# Action item:
Every line below from the one containing "Confidential Jobs" through the one containing "Specialist (Louisville) Job at" must be transcribed exactly. Omit all lines outside that stretch.

── The records

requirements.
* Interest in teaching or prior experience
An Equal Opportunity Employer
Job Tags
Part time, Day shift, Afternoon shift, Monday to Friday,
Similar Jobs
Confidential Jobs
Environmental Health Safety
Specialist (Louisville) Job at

────
── The records

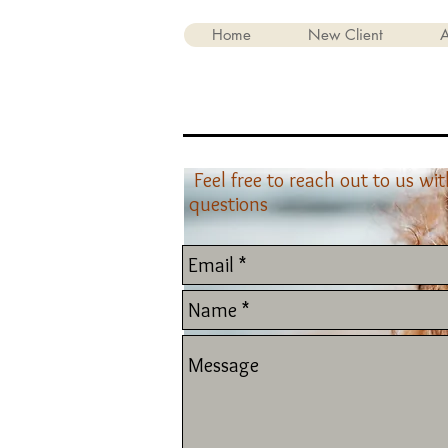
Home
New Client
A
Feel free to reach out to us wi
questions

────

# Answer space:
Confidential Jobs
Environmental Health Safety
Specialist (Louisville) Job at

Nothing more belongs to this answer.